Bottom line: Amazon Fire TV Cube is a serious streamer

Fire TV Cube is the upgrade to Amazon’s original Fire TV streaming device (R.I.P.), and the bigger/squarer brother to the Fire TV Stick. It’s also one of the most futuristic and feature-rich streamers we’ve reviewed, and the first to challenge our love for Roku (that’s a big deal around here).

It’s more expensive than most other streaming devices—except for Apple TV 4K, because Apple—but Amazon Fire TV Cube could be worth it, especially if you’re into all things hands-free. The Cube’s Alexa voice command extends beyond just picking a show or turning up the volume: set up correctly, it can control your entire entertainment system.

Pros

  • Alexa voice command
  • 4K, HDR resolution
  • Smart home control

Cons

  • Limited manual remote
  • Expensive price tag
  • Larger than most devices

Amazon Fire TV Cube promotions and deals

Maybe when Amazon Prime Day, Black Friday, or Cyber Monday roll around, we’ll see some price breaks on the Fire TV Cube. Until then, we’ll be on the lookout for sweet deals.

What is Amazon Fire TV Cube?

Amazon Fire TV Cube is a sleek black box with a blue “on” indicator strip across the top and minimal buttons and inputs (four apiece). Unlike the Fire TV Stick, the Cube is designed to be noticed, striking a more imposing presence than Roku’s flat Ultra box.

But, like Roku, Fire TV Cube is a killer streaming device that delivers fantastic video, audio, and a full selection of popular apps—and it’s not overly skewed toward Amazon’s Prime Video. The Cube is more brand-neutral in its searches and recommendations than the Stick, which tends to be an “All Amazon! All the time!” promo machine. The Cube knows how to chill.

Amazon Fire TV Cube specs

The Cube may seem like a mashup of Amazon’s now-defunct Fire TV streaming device and an Echo, but there’s more going on here.

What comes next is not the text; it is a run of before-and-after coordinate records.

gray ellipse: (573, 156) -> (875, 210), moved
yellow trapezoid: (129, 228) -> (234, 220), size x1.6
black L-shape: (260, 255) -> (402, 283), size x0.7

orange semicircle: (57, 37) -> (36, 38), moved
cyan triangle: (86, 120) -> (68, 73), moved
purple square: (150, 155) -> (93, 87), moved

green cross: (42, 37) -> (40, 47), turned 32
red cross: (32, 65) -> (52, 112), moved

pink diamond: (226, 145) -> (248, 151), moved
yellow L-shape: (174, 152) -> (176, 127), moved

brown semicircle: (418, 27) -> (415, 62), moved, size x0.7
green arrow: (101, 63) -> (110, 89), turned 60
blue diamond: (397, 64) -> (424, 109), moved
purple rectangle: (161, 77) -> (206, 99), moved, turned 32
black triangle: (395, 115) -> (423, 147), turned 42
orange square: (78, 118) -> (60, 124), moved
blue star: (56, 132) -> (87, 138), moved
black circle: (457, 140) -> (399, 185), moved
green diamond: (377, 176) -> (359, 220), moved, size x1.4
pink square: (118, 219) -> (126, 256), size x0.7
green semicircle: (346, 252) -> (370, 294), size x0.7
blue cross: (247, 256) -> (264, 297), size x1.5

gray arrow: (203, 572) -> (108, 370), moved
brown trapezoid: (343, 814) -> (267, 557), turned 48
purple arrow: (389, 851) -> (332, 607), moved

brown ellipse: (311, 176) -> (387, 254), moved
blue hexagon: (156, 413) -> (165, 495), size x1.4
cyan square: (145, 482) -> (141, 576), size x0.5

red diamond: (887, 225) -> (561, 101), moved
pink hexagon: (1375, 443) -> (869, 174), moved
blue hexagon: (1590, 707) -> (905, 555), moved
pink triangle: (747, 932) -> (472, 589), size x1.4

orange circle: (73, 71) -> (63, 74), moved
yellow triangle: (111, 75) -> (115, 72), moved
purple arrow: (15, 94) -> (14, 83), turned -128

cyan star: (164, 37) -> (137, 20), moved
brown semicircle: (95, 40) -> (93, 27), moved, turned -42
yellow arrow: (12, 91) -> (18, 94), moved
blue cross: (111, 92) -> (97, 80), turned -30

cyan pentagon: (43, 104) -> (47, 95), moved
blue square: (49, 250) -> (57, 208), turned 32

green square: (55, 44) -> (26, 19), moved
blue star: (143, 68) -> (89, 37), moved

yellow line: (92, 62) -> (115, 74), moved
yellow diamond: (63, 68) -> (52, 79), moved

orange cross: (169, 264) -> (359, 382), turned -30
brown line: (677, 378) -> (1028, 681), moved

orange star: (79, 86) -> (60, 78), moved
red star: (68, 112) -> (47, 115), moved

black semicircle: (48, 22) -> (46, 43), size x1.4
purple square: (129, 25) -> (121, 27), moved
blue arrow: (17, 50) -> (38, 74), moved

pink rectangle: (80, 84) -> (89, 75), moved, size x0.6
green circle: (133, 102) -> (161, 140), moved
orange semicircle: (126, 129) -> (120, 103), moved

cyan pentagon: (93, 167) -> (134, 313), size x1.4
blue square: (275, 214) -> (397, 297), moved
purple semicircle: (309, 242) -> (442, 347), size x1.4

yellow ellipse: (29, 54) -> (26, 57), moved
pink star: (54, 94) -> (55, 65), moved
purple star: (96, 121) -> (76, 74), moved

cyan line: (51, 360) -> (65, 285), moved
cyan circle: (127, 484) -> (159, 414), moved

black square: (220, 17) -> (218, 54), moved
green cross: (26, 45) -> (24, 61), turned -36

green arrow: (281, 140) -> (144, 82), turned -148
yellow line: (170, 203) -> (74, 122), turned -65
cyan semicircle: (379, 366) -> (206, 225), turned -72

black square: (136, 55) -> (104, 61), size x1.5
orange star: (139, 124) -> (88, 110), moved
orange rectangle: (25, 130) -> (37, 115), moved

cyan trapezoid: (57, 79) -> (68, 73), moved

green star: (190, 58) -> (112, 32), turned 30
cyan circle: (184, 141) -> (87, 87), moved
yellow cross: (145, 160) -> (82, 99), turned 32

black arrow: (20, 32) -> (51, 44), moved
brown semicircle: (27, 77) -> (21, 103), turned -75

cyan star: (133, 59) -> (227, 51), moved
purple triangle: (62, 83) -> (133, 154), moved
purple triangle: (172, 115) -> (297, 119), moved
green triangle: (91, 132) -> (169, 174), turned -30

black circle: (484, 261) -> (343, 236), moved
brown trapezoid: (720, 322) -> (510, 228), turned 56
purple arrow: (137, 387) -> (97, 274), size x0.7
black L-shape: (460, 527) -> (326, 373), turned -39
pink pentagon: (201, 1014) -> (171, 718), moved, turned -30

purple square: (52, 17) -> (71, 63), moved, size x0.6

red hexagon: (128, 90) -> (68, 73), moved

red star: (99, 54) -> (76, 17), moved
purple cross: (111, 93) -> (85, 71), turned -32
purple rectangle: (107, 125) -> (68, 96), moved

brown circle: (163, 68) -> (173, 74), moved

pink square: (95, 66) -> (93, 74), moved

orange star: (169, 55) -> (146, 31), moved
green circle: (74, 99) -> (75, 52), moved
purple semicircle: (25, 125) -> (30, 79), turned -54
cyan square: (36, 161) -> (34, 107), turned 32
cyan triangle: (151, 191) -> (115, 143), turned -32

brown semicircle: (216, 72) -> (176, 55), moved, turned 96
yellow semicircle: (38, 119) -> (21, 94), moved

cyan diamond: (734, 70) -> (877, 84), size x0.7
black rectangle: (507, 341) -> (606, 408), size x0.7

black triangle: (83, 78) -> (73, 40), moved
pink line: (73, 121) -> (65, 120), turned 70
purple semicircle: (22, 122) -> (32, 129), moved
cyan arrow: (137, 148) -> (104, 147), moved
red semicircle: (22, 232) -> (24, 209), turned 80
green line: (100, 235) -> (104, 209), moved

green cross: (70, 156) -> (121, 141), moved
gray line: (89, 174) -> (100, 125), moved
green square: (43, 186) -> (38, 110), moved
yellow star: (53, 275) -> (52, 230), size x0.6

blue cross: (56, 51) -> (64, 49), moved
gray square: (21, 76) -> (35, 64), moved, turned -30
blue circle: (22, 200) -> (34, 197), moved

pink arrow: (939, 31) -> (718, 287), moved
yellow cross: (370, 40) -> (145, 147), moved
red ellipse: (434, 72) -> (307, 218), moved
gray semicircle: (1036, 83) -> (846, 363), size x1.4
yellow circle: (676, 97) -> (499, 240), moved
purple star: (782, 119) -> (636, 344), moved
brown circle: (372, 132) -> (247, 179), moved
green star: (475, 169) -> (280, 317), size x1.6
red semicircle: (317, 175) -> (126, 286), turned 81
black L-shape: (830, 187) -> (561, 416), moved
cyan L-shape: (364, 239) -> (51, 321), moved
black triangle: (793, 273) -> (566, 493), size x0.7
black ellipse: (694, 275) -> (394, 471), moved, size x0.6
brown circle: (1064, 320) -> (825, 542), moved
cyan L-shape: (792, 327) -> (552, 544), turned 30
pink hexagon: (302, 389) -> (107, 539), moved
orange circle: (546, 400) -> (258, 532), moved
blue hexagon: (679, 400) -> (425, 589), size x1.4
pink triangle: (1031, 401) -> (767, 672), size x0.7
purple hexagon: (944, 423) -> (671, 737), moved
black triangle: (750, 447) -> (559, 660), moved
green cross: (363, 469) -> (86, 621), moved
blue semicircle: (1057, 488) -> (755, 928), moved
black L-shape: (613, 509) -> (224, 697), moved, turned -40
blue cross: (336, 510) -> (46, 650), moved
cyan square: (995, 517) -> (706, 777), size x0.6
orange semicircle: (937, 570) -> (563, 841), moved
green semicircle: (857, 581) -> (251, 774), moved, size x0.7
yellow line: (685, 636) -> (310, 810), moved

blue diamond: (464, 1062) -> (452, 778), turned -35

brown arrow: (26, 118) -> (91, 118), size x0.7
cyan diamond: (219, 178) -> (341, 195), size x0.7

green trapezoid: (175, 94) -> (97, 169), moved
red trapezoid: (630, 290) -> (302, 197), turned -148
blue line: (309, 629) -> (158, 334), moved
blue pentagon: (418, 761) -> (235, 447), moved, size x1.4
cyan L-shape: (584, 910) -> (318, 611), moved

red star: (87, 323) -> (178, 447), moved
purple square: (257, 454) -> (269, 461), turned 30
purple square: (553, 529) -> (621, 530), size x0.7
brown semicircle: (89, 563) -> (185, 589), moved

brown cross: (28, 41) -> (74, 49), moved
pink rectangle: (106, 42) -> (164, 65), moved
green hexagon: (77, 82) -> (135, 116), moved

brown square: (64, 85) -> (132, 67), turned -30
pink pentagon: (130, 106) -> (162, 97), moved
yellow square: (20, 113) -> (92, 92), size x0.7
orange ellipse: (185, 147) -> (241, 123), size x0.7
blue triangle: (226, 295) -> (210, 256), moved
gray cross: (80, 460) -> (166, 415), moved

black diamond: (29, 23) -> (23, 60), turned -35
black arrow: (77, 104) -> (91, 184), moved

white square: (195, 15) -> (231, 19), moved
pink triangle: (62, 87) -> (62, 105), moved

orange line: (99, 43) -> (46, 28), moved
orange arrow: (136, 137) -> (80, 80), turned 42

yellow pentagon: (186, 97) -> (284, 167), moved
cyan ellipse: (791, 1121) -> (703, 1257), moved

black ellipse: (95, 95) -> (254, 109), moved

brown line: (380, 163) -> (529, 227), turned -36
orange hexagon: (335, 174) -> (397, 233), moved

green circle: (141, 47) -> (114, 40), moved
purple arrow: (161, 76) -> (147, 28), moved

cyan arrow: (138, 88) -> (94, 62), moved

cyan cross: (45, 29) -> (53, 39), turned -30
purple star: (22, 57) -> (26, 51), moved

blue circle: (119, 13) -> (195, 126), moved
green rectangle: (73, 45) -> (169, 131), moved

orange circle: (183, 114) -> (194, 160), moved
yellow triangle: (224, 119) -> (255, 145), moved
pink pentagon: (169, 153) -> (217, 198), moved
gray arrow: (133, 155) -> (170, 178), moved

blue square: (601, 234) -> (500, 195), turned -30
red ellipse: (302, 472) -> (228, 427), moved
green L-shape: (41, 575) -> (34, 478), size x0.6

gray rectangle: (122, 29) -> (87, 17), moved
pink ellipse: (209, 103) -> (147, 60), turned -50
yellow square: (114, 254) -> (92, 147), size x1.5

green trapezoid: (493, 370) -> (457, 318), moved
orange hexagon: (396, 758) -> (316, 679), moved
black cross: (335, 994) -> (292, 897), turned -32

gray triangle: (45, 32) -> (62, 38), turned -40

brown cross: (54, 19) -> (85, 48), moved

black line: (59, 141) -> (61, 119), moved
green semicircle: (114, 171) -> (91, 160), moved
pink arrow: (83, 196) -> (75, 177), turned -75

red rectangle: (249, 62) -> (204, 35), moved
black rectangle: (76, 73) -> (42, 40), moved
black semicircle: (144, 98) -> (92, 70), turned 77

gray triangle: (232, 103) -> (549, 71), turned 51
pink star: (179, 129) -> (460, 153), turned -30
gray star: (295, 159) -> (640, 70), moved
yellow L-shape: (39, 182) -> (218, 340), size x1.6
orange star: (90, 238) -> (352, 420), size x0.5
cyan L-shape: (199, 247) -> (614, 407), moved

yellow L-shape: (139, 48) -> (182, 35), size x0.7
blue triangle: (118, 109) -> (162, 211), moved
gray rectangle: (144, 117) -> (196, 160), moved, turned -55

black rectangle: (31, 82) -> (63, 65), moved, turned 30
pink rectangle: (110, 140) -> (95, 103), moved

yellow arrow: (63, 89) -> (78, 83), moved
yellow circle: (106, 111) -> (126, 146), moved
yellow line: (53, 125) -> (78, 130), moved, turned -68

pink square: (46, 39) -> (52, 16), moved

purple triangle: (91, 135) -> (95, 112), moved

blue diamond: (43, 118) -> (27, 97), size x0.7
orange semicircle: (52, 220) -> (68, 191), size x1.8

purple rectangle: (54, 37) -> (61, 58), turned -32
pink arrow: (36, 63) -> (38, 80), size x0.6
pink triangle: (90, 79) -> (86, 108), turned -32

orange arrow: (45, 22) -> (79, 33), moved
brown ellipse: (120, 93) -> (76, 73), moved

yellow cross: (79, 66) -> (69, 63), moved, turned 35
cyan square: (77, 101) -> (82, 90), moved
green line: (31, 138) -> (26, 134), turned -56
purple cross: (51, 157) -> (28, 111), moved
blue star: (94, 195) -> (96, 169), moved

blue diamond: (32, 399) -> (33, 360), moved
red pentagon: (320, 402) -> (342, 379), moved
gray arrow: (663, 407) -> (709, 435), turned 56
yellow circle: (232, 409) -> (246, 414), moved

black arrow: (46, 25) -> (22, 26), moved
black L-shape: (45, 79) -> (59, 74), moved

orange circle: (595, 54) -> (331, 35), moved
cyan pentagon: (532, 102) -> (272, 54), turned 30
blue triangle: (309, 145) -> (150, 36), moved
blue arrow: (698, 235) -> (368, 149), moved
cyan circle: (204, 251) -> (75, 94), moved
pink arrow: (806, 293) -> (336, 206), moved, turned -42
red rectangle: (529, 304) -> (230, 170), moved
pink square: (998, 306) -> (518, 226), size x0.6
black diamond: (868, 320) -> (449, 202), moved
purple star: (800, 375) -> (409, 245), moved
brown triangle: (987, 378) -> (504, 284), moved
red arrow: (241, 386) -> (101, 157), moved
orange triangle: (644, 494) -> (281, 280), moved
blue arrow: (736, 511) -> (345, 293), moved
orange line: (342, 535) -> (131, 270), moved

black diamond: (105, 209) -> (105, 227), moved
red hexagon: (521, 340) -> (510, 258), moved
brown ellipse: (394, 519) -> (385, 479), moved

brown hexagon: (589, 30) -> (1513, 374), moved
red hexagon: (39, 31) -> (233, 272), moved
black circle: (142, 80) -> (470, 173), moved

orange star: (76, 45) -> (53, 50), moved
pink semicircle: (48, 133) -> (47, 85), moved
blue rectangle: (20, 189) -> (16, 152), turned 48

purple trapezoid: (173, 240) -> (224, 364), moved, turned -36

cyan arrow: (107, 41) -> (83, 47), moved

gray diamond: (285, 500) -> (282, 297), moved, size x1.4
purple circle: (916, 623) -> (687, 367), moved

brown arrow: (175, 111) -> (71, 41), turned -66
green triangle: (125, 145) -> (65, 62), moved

The Fire TV Cube can control your TV, cable box, A/V receiver, and soundbar all through Alexa voice command. Even more impressive—or scary, depending on your sentient AI beliefs—Alexa and the Cube can run your entire smart home.

  • Price: $119.99
  • Size: 3.4” x 3.4” x 3.0”
  • Video: 1080p, 4K Ultra HD, HDR, HDR 10
  • Audio: Dolby Atmos, 7.1 + 5.1 surround sound; standard 2.0 stereo
  • Storage: 16 GB (internal)
  • Wi-Fi: Dual-band/dual-antenna 802.11a/b/g/n/ac
  • Remote: Alexa Voice Remote (included) or Fire TV app (download)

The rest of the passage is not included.